_Task details_:
Scan the data below. Pull out each line where "hops" occurs.

_Information shown_:
---
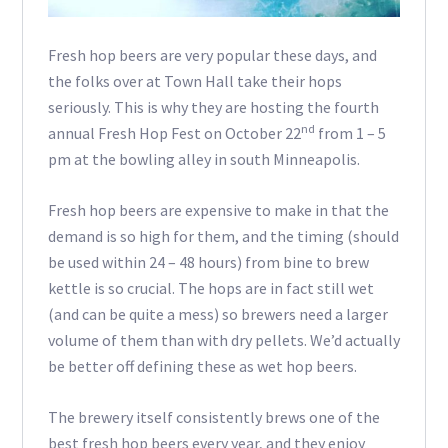
Fresh hop beers are very popular these days, and
the folks over at Town Hall take their hops
seriously. This is why they are hosting the fourth
nd
annual Fresh Hop Fest on October 22
from 1 – 5
pm at the bowling alley in south Minneapolis.
Fresh hop beers are expensive to make in that the
demand is so high for them, and the timing (should
be used within 24 – 48 hours) from bine to brew
kettle is so crucial. The hops are in fact still wet
(and can be quite a mess) so brewers need a larger
volume of them than with dry pellets. We’d actually
be better off defining these as wet hop beers.
The brewery itself consistently brews one of the
best fresh hop beers every year, and they enjoy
---
_Completed exercise_:
the folks over at Town Hall take their hops
kettle is so crucial. The hops are in fact still wet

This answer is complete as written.